Com modelos no seu historial como o RX-7 e o RX-8, a Mazda tem vindo a ser questionada de forma constante quanto ao lançamento de um eventual novo desportivo na mesma linhagem. Não havendo ainda dados muito concretos quanto ao seu lançamento e à sua conceção técnica, vão sendo apresentados indícios de que um eventual RX-9 poderá estar mesmo em fase de desenvolvimento.

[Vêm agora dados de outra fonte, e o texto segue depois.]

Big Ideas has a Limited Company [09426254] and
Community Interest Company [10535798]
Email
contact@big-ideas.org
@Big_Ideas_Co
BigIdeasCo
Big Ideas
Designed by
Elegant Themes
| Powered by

Um dos mais claros é o da existência de uma equipa dedicada de engenheiros para o aprimoramento desta tecnologia na própria sede da marca, em Hiroxima, no Japão. A Mazda reconhece que os motores Wankel, como são conhecidos, têm como principal desvantagem o consumo e o nível de emissões poluentes, pelo que o seu grande objetivo corrente é baixar esses dois valores.

Sempre colocando ‘água na fervura’ de que essa equipa não está a trabalhar na tecnologia Wankel para um modelo em particular, sabe-se que a Mazda está empenhada em retomar esta tipologia pela qual é bastante conhecida. Uma das possibilidades para a redução de emissões e consumos passaria pela adoção de sistemas híbridos (completos ou micro), mas o diretor de Pesquisa & Desenvolvimento da Mazda, Kiyoshi Fujiwara, revelou ao site britânico Auto Express que tem por objetivo para este novo motor bastante eficiente sem ter de recorrer a tecnologia elétrica para assistir a unidade térmica.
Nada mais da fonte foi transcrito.